* **Data to process**:

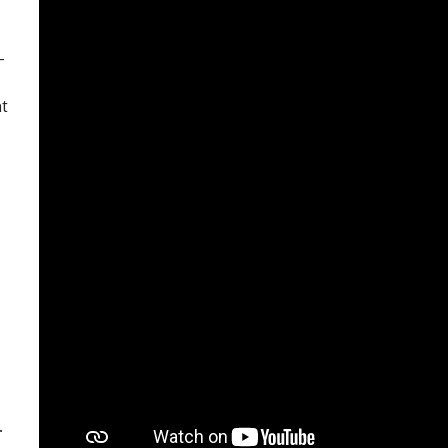
-
nt
.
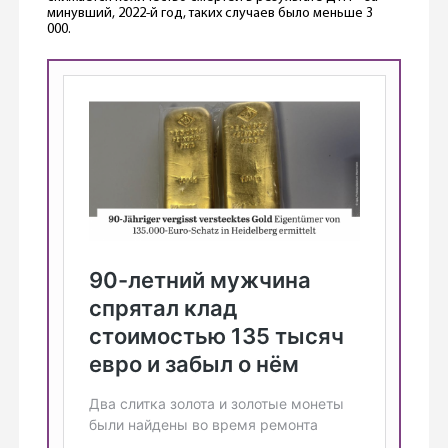
минувший, 2022-й год, таких случаев было меньше 3
000.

* **Task goal**: From the material above, output every line exactly as written, dropping any picture.

* **Written reply**:
-
nt
.
минувший, 2022-й год, таких случаев было меньше 3
000.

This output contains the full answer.